How to modify content inside a file following a match

I have a text file that looks like this:

aaa
bbb
ccc
ddd
EEE
f
// stuff here
f
f
// stuff here
f

I need to:

  1. Locate the line that contains "EEE"
  2. Locate the 4x "f"s following the EEE (there are many more "f"s in the doc - I specifically need the 4 that follow.
  3. Replace content between the 1st and 2nd f, as well as 3rd and 4th. Note that old and new content may or may not be the same size (number of lines).

What's the best way to do this? Just pointing me to the right libraries / tutorials would be enough. I just don't really know where to start:)

First, you should open the file and read it into a String (assuming the file is entirely ASCII or UTF-8 text).

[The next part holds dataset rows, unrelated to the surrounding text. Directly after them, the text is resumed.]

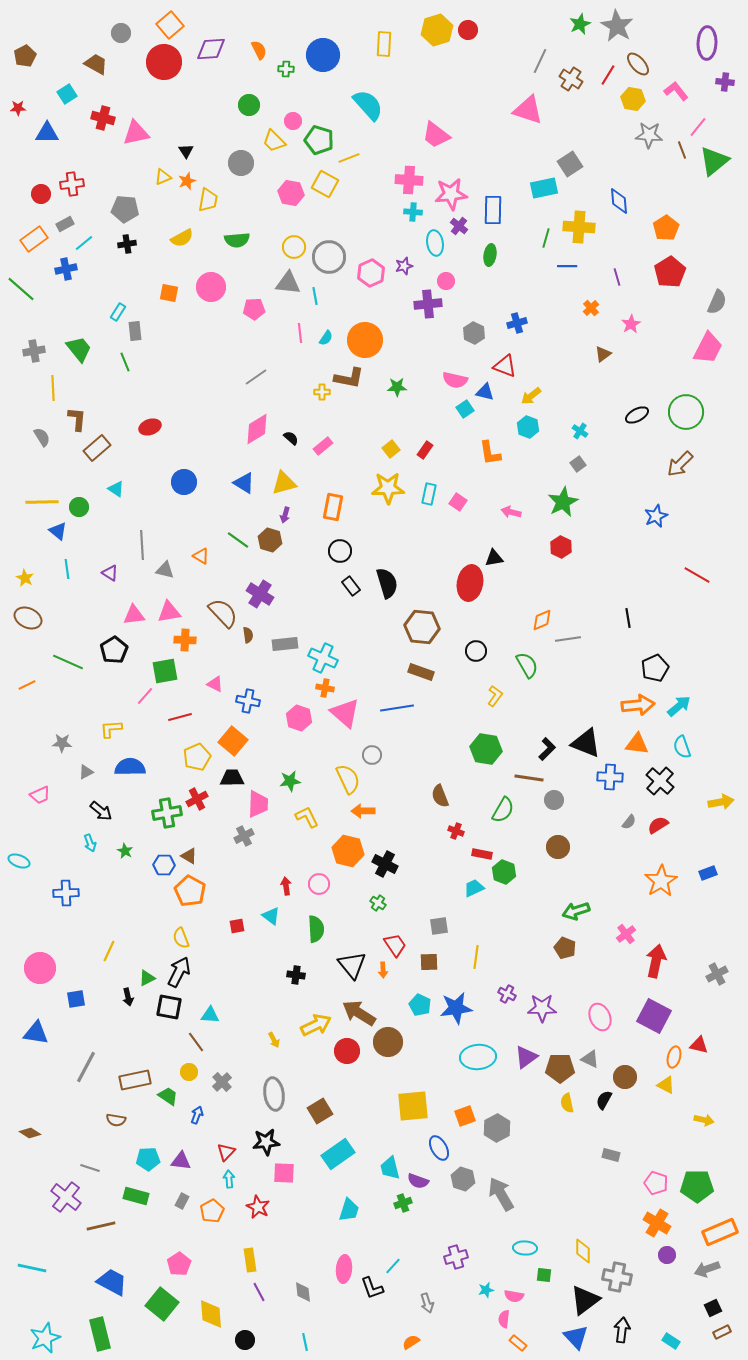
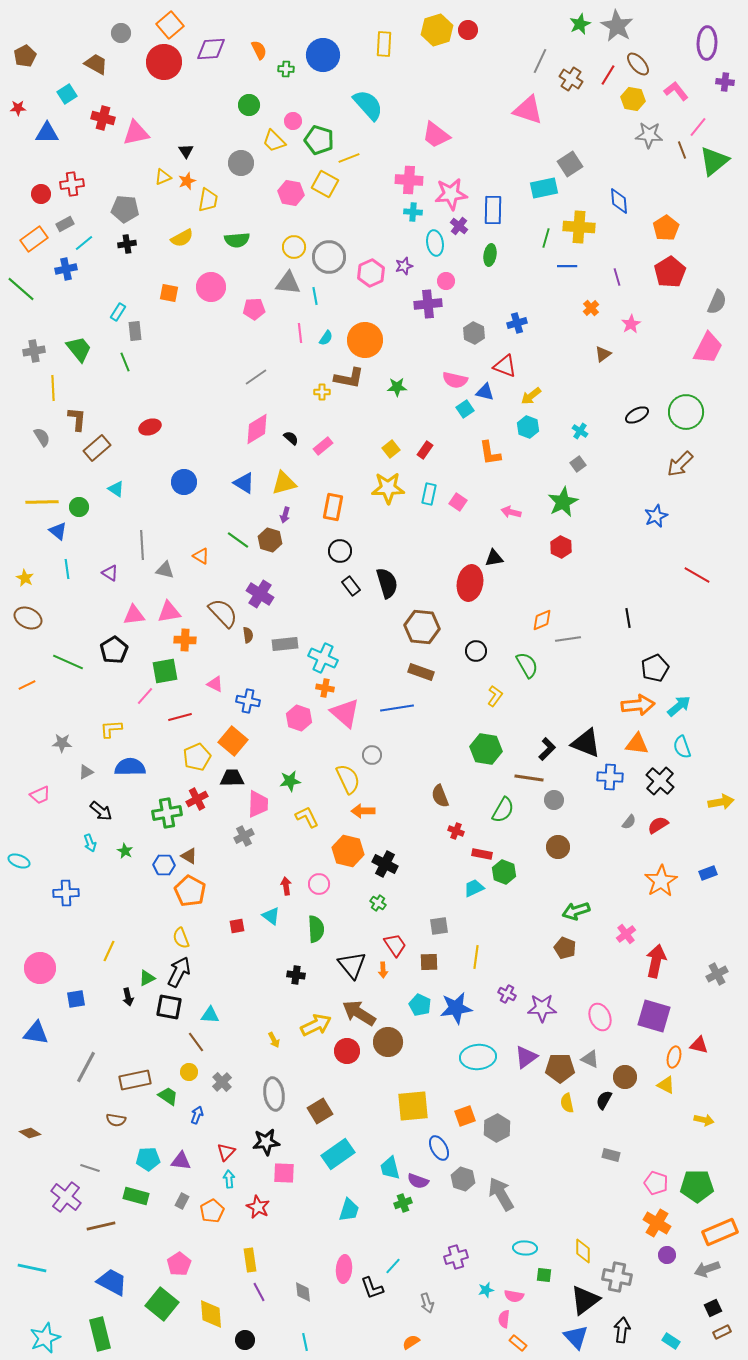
purple square at (654, 1016): rotated 12 degrees counterclockwise
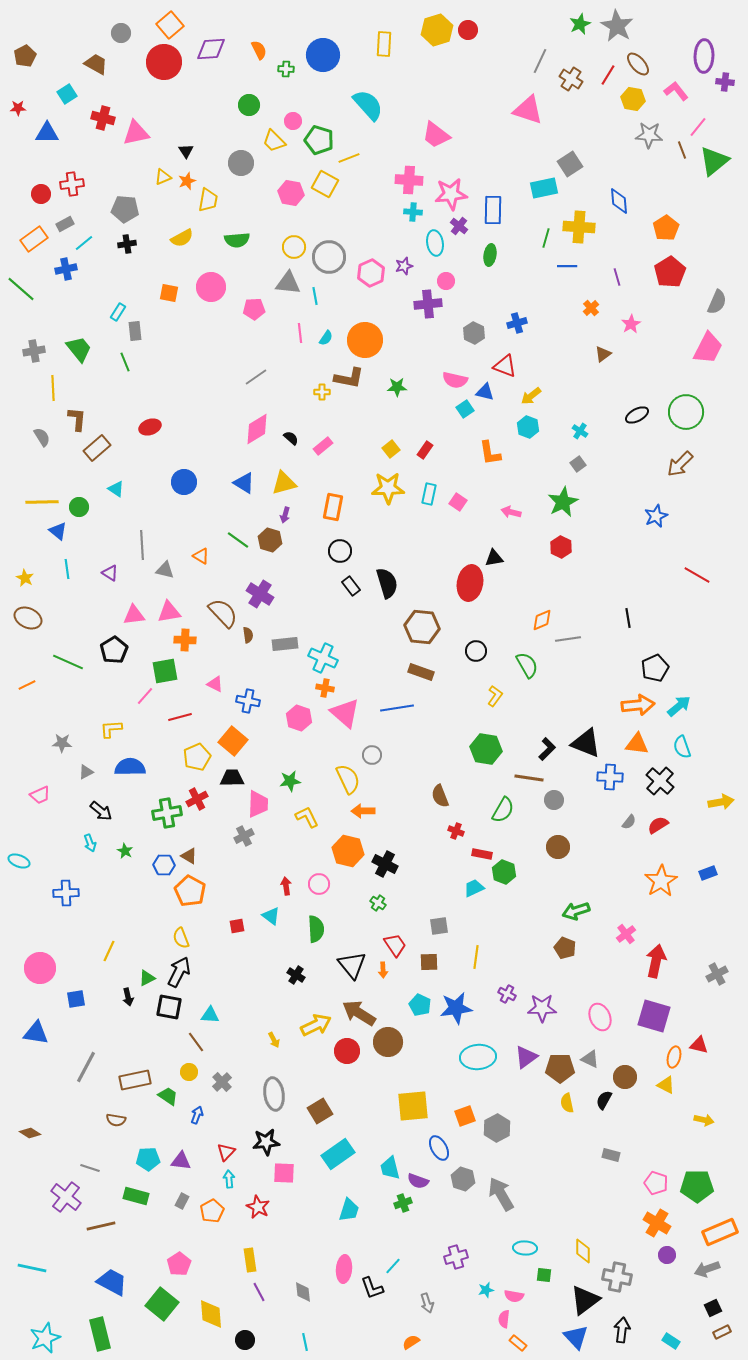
purple ellipse at (707, 43): moved 3 px left, 13 px down
black cross at (296, 975): rotated 24 degrees clockwise
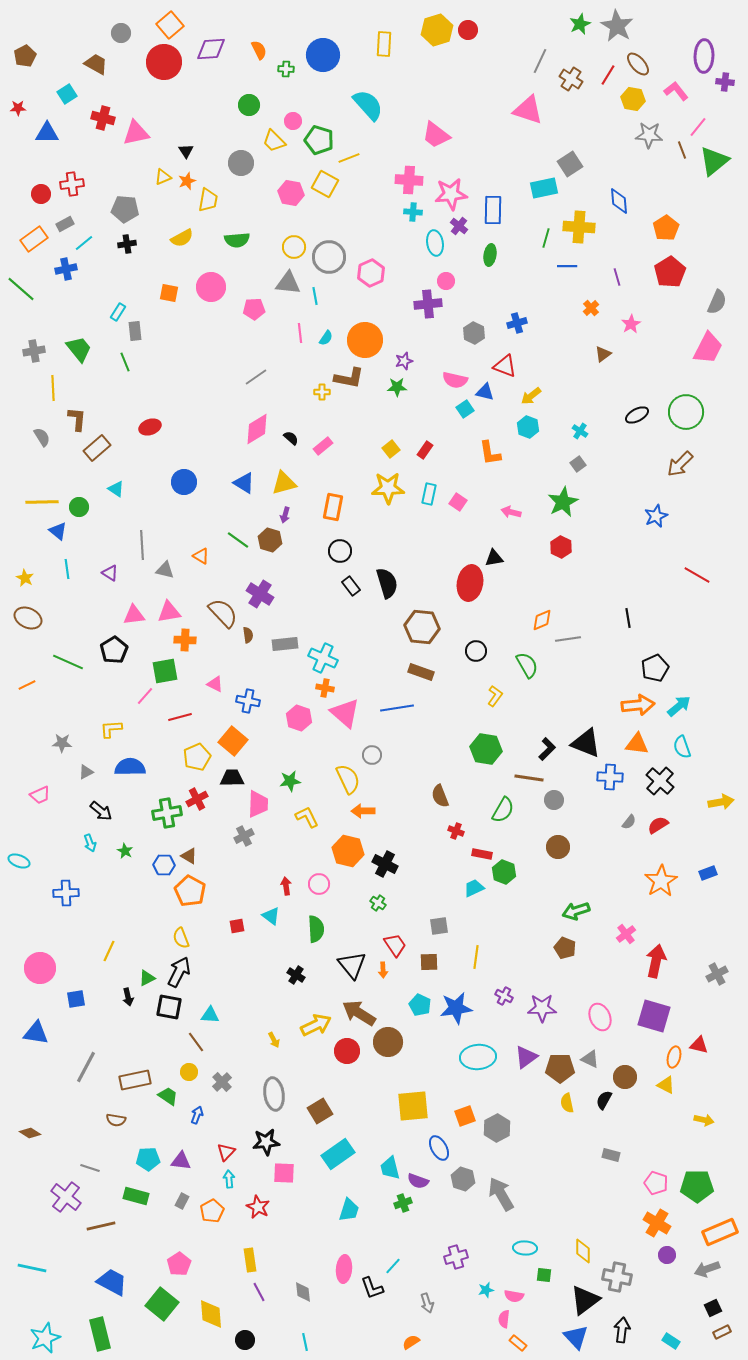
purple star at (404, 266): moved 95 px down
purple cross at (507, 994): moved 3 px left, 2 px down
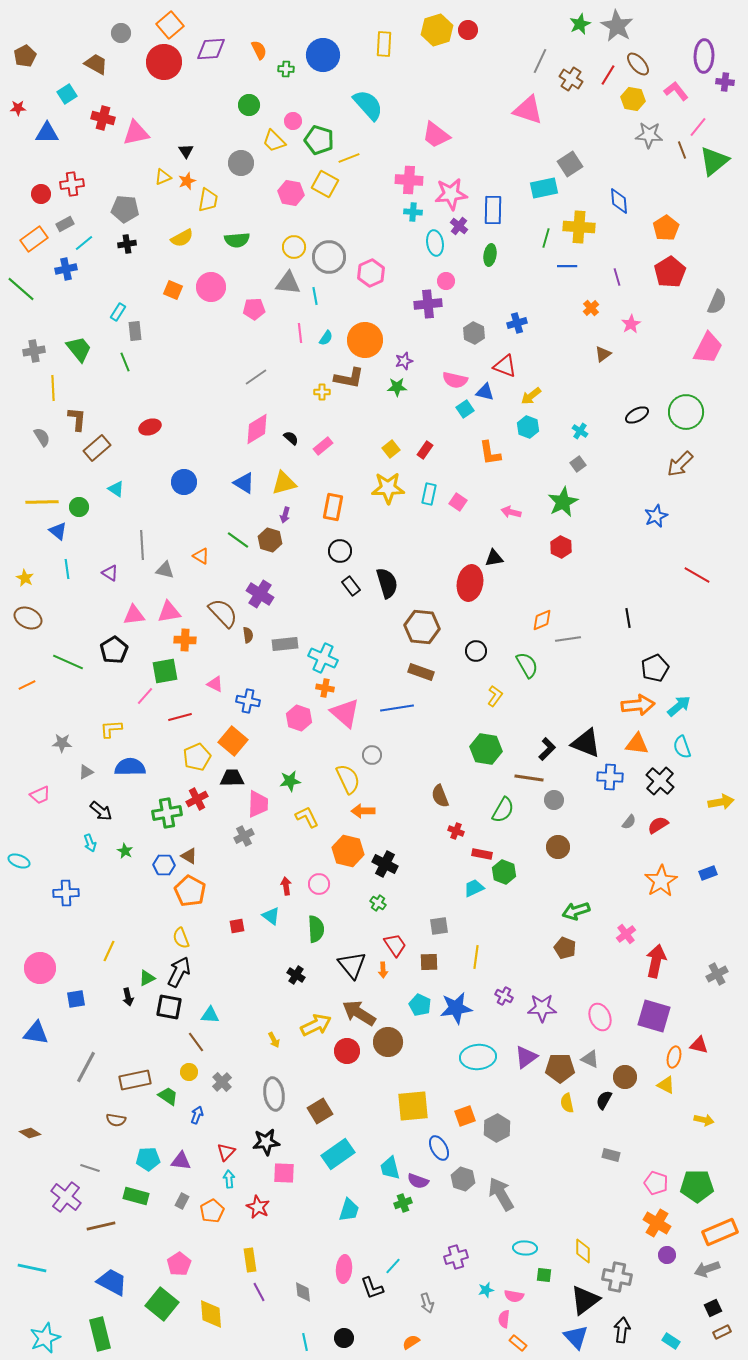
orange square at (169, 293): moved 4 px right, 3 px up; rotated 12 degrees clockwise
black circle at (245, 1340): moved 99 px right, 2 px up
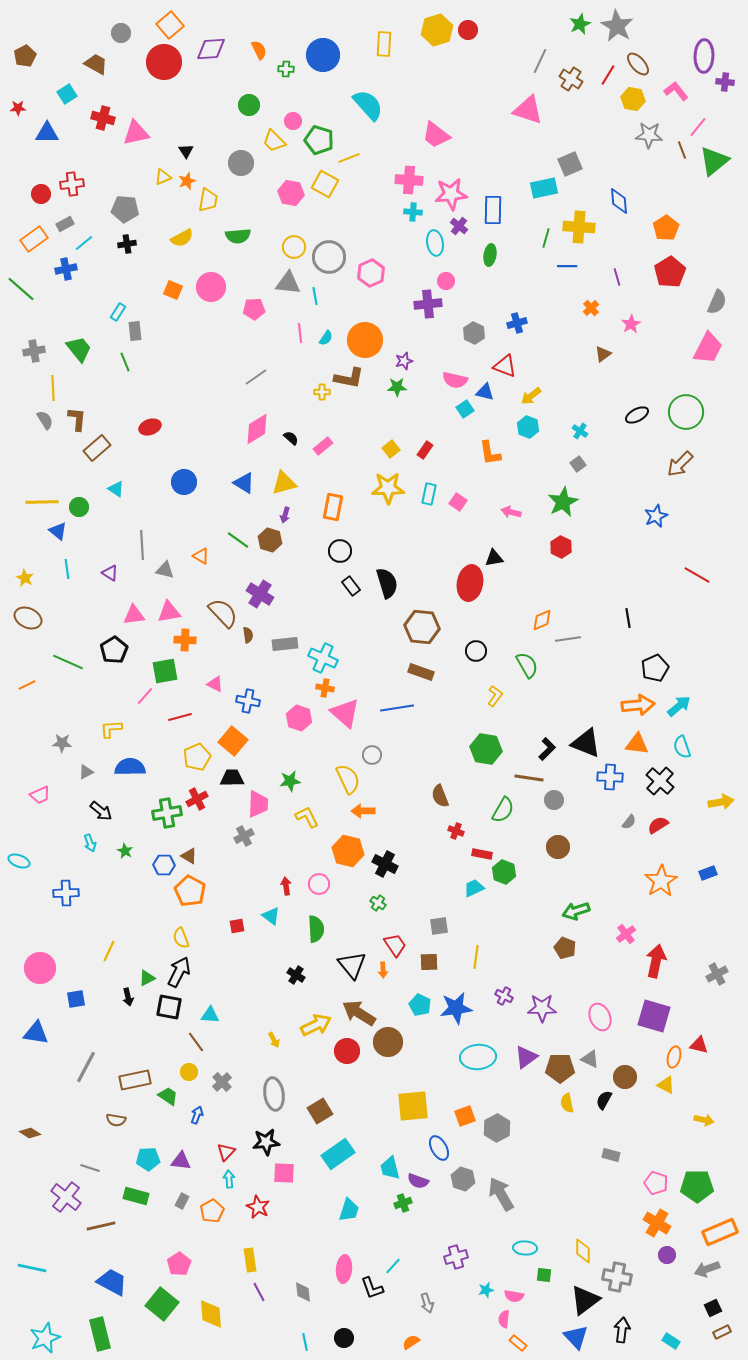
gray square at (570, 164): rotated 10 degrees clockwise
green semicircle at (237, 240): moved 1 px right, 4 px up
gray semicircle at (42, 437): moved 3 px right, 17 px up
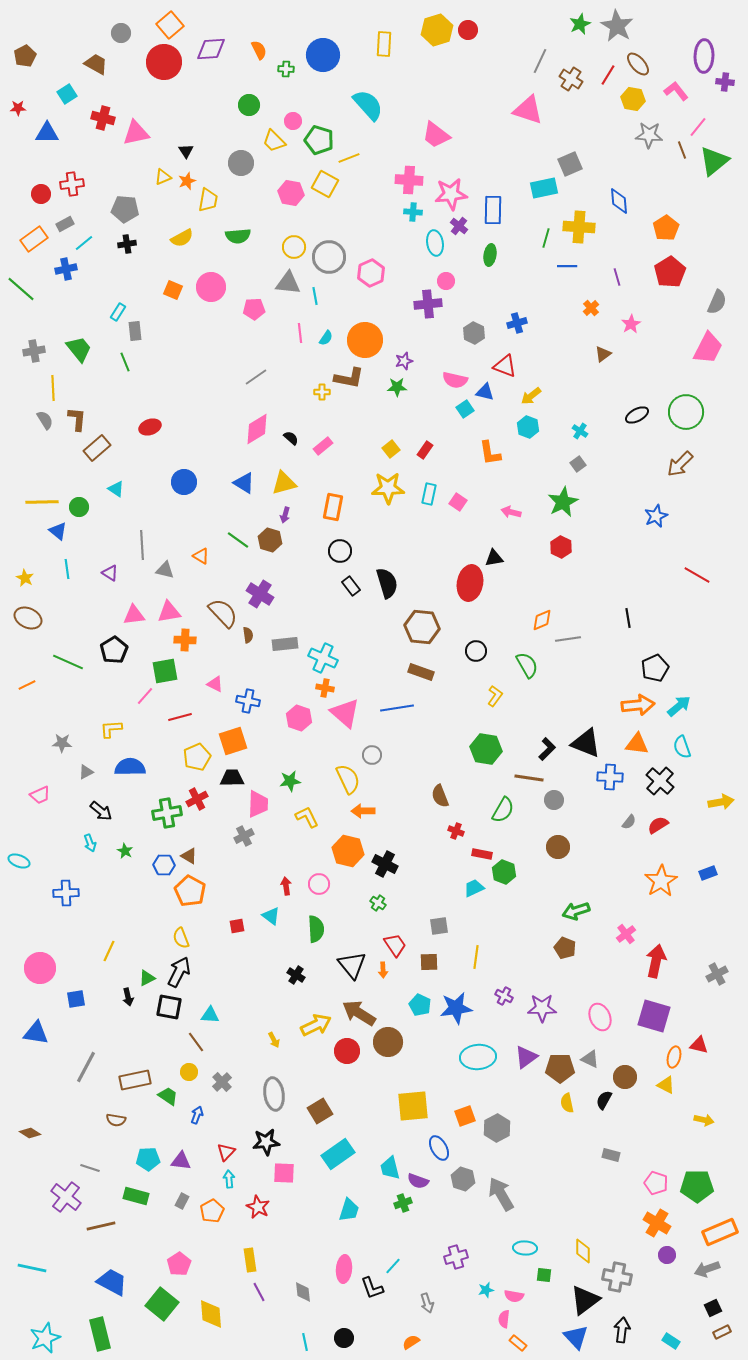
orange square at (233, 741): rotated 32 degrees clockwise
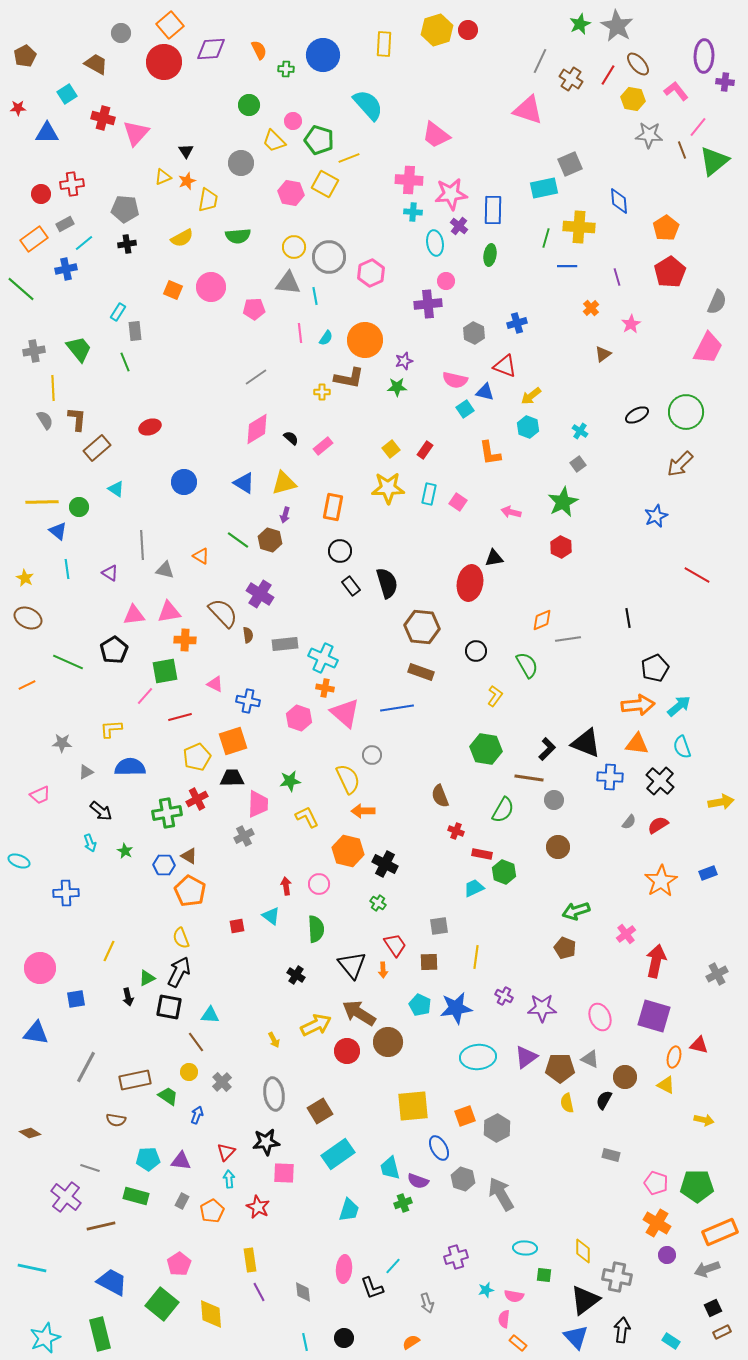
pink triangle at (136, 133): rotated 36 degrees counterclockwise
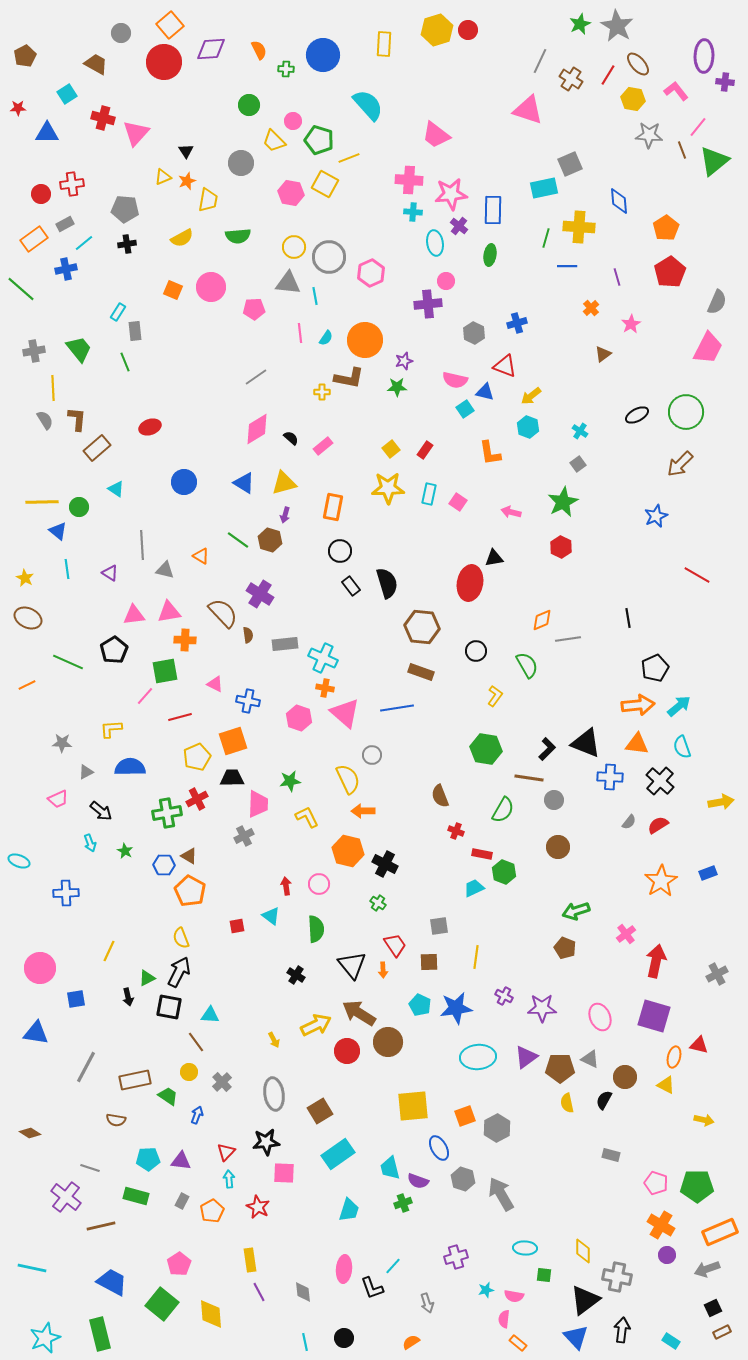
pink trapezoid at (40, 795): moved 18 px right, 4 px down
orange cross at (657, 1223): moved 4 px right, 2 px down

The convenience function read_to_string() is probably easiest for this, but you can use the functions under OpenOptions and File to open and read the file manually instead for future reference. Then you should use the methods on String to edit the returned String. The methods match_indicies() (which produces an iterator over all the indices where there is a match against a particular pattern) and replace_range() may be particularly useful for finding and replacing the relevant portions of the String. If the replacement text is the same in each case replace() may be a more efficient approach. For this sort of use-case you may also consider a regular expression library like regex. Then you just need to write the text back to the file with something like write().

1 Like

Modifying files in place isn't easy. Text editors make it look easy, but files are like arrays. Inserting or deleting content in the middle means you have to shift everything afterwards around.

Tools that modify files usually take one of two approaches:

  1. Read the entire file into memory, modify an in-memory buffer, then write the whole thing back out when saving.
  2. Read the input file, write a modified version to a temporary file, then if the entire write is successful move the temp file over top of the original.

The second approach has a couple of nice properties: It can be done in a streaming manner without reading the whole file in at once, avoiding O(file size) memory usage. It avoids corruption if the write fails partway through; the original file is still intact. Moving a file is an atomic operation, so other programs won't see the update until it's finished.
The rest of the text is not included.